Extract the lines from the first one in the records below through the line containing "soñando con el mundial?", keeping both ends and leaving out any pictures.

Data for processing:

[Start of Attachment]

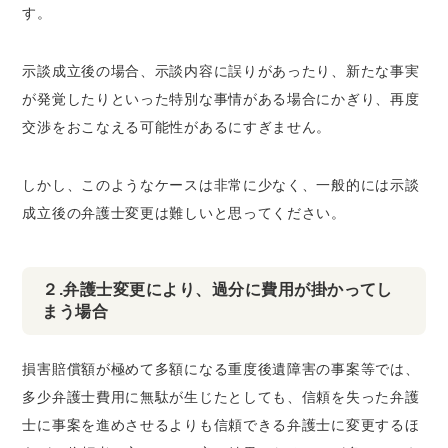
す。
示談成立後の場合、示談内容に誤りがあったり、新たな事実
が発覚したりといった特別な事情がある場合にかぎり、再度
交渉をおこなえる可能性があるにすぎません。
しかし、このようなケースは非常に少なく、一般的には示談
成立後の弁護士変更は難しいと思ってください。
２.弁護士変更により、過分に費用が掛かってし
まう場合
損害賠償額が極めて多額になる重度後遺障害の事案等では、
多少弁護士費用に無駄が生じたとしても、信頼を失った弁護
士に事案を進めさせるよりも信頼できる弁護士に変更するほ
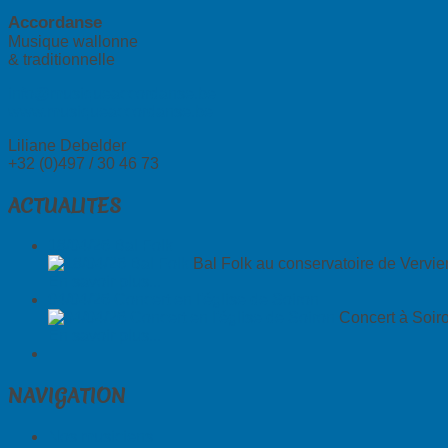
Accordanse
Musique wallonne
& traditionnelle
info@musiqueaccordanse.be
www.musiqueaccordanse.be
Liliane Debelder
+32 (0)497 / 30 46 73
ACTUALITES
18/04/26 Bal Folk
Bal Folk au conservatoire de Vervie
En savoir plus...
04/04/26 Concert en l'église de Soiron
Concert à Soiro
En savoir plus...
NAVIGATION
Nos musiciens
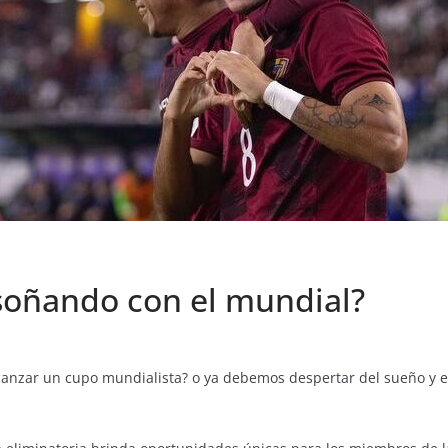
soñando con el mundial?
anzar un cupo mundialista? o ya debemos despertar del sueño y en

[End of Attachment]

Exercise response:
す。
示談成立後の場合、示談内容に誤りがあったり、新たな事実
が発覚したりといった特別な事情がある場合にかぎり、再度
交渉をおこなえる可能性があるにすぎません。
しかし、このようなケースは非常に少なく、一般的には示談
成立後の弁護士変更は難しいと思ってください。
２.弁護士変更により、過分に費用が掛かってし
まう場合
損害賠償額が極めて多額になる重度後遺障害の事案等では、
多少弁護士費用に無駄が生じたとしても、信頼を失った弁護
士に事案を進めさせるよりも信頼できる弁護士に変更するほ
Accordanse
Musique wallonne
& traditionnelle
info@musiqueaccordanse.be
www.musiqueaccordanse.be
Liliane Debelder
+32 (0)497 / 30 46 73
ACTUALITES
18/04/26 Bal Folk
Bal Folk au conservatoire de Vervie
En savoir plus...
04/04/26 Concert en l'église de Soiron
Concert à Soiro
En savoir plus...
NAVIGATION
Nos musiciens
soñando con el mundial?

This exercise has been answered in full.